Bright, Young Minds at Property Planning Field Day
The future of resilient agriculture is in good hands judging by the enthusiasm at the 2018 Northern Tablelands Local Land Services Schools Property Planning Field Day.
Over 140 agriculture students immersed themselves in the 21st annual property planning program on the Glen Innes Agricultural Research and Advisory Station on Wednesday, 2 May. The participants spanned years 9-11 from seven regional schools, learning and gathering information about soils, pastures, biodiversity, biosecurity, water quality, and an understanding of Aboriginal cultural heritage.
Northern Tablelands LLS Farm Planning Officer Kim Deans coordinated the event, and joined the LLS team of experts assisting students on the day. Kim said it was rewarding to see students gaining a practical and holistic understanding of the key components of the natural resource base on farms which underpin profitable and productive agricultural systems.
“For these students to have a future in agriculture they need to understand the value of a healthy resource base and how that connects with production.
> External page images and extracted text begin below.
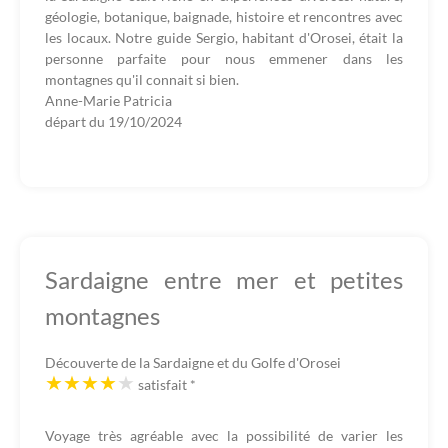
géologie, botanique, baignade, histoire et rencontres avec
les locaux. Notre guide Sergio, habitant d'Orosei, était la
personne parfaite pour nous emmener dans les
montagnes qu'il connait si bien.
Anne-Marie Patricia
départ du
19/10/2024
Sardaigne entre mer et petites
montagnes
Découverte de la Sardaigne et du Golfe d'Orosei
satisfait
*
Voyage très agréable avec la possibilité de varier les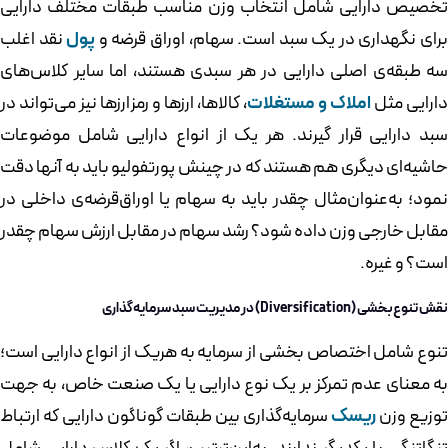
تخصیص دارایی شامل انتخاب وزن مناسب طبقات مختلف دارایی
رای نگهداری در یک سبد است. سهام، اوراق قرضه و
پول
نقد اغلب
سه طبقه‌ی اصلی دارایی در هر سبدی هستند، اما سایر کلاس‌های
دارایی مثل
املاک و مستغلات
، کالاها، ارزها و رمزارزها نیز می‌تواند در
سبد دارایی قرار گیرند. هر یک از انواع دارایی شامل موضوعات
حاشیه‌ای دیگری هم هستند که در چینش پورتفولیو باید به آنها دقت
نمود؛ به‌عنوان‌مثال چقدر باید به سهام یا اوراق‌قرضه‌ی داخلی در
مقابل خارجی وزن داده شود؟ رشد سهام در مقابل ارزش سهام چقدر
است؟ و غیره.
نقش تنوع‌بخشی (Diversification) در مدیریت سبد سرمایه‌گذاری
تنوع شامل اختصاص بخشی از سرمایه به هریک از انواع دارایی است؛
به معنای عدم تمرکز بر یک نوع دارایی یا یک صنعت خاص، به جهت
توزیع وزن
ریسک
سرمایه‌گذاری بین طبقات گوناگون دارایی که ارتباط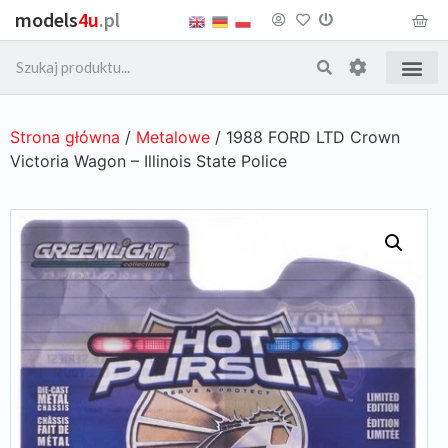
models
4u
.pl
Strona główna
/
Metalowe
/ 1988 FORD LTD Crown
Victoria Wagon – Illinois State Police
The intent of the Schools Property Planning program is to help the participating students understand that value and connection,” Kim said.
The field day was the first stage of the program. Students took their new knowledge away to create a profitable, productive and sustainable property plan for the Station which is then submitted as an entry into the Property Planning Competition, with the winners announced in August. In the process students will grow skills to respond to future challenges in their agriculture careers on the land.
The students were keen to get their hands dirty at the field day to boost their understanding of the many aspects of farming.
Harry Scoble from Macintyre High School in Inverell was eager to “Learn more about biosecurity and how it works on farm. Biosecurity is very important for our region because it helps keep some of the diseases that are in other regions out of ours.”
Teachers see enormous value in their students’ involvement in the Schools Property Planning Competition.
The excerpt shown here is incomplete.